5 de jan. de 2013

The Politics of Johann Wolfgang Goethe

The Politics of Johann Wolfgang Goethe  (mises.org)
- Highlight Loc. 36-47  | Added on Monday, February 06, 2012, 11:22 PM

As a classical liberal, Goethe, wisely and with remarkable prescience, stood largely alone in firm opposition to this transformation of the liberal creed. In his view, democracy was incompatible with liberty. "Legislators and revolutionaries who promise equality and liberty at the same time," he wrote in his Maximen und Reflexionen, "are either psychopaths or mountebanks." Political centralization, as Goethe explained in his conversation with Eckermann, would lead to the destruction of culture: I do not fear that Germany will not be united; our excellent streets and future railroads will do their own. Germany is united in her patriotism and opposition to external enemies. She is united, because the German Taler and Groschen have the same value throughout the entire Empire, and because my suitcase can pass through all thirty-six states without being opened. It is united, because the municipal travel documents of a resident of Weimar are accepted everywhere on a par with the passports of the citizens of her mighty foreign neighbors.
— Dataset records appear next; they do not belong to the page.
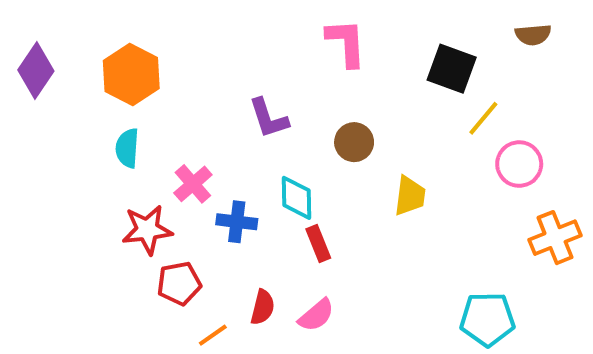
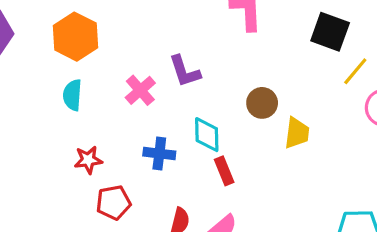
brown circle: (354, 142) -> (262, 103), moved
pink cross: (193, 184) -> (140, 90), moved
red star: (147, 230) -> (88, 160), size x0.7

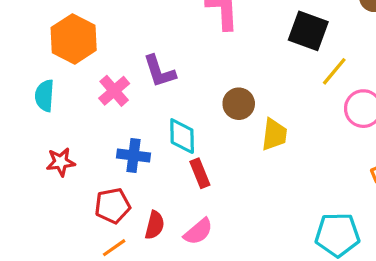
orange hexagon: (76, 37) -> (74, 39), moved
red pentagon: (113, 203) -> (112, 206), moved

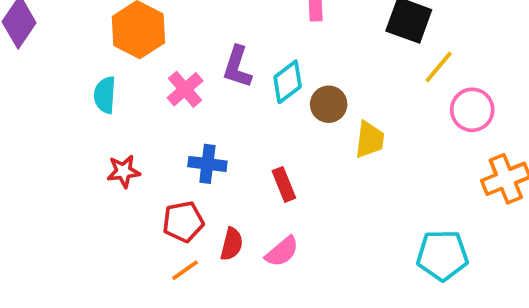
purple L-shape: (159, 71) -> (237, 67), turned 36
cyan diamond: (182, 136) -> (288, 82), moved, turned 54

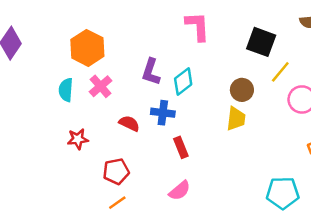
pink cross: (185, 89) -> (101, 86), moved
brown circle: (329, 104) -> (242, 90), moved
blue cross: (207, 164) -> (163, 113), moved
red semicircle: (232, 244) -> (129, 123), moved, turned -78

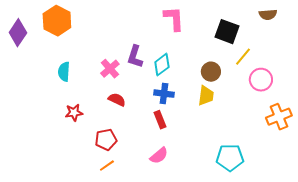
orange hexagon: (87, 48) -> (57, 21), moved
pink cross: (101, 86) -> (110, 69), moved
blue cross: (163, 113) -> (164, 94), moved
cyan pentagon: (283, 193) -> (230, 158), moved

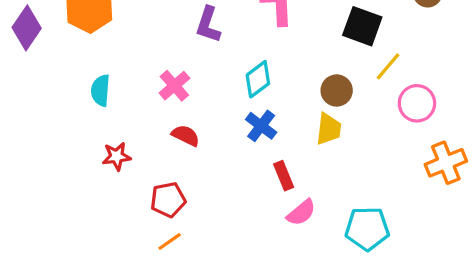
purple L-shape: (135, 57) -> (208, 25), moved
blue cross: (164, 94) -> (261, 126), turned 30
red rectangle: (160, 120) -> (284, 176), moved
pink semicircle: (159, 156) -> (301, 213), moved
With regard to the German states, there is no longer any talk of domestic and foreign lands. Further, Germany is united in the areas of weights and measures, trade and migration, and a hundred similar things which I neither can nor wish to mention. "One is mistaken, however, if one thinks that Germany's unity should be expressed in the form of one large capital city, and that this great city might benefit the masses in the same way that it might benefit the development of a few outstanding individuals," he added.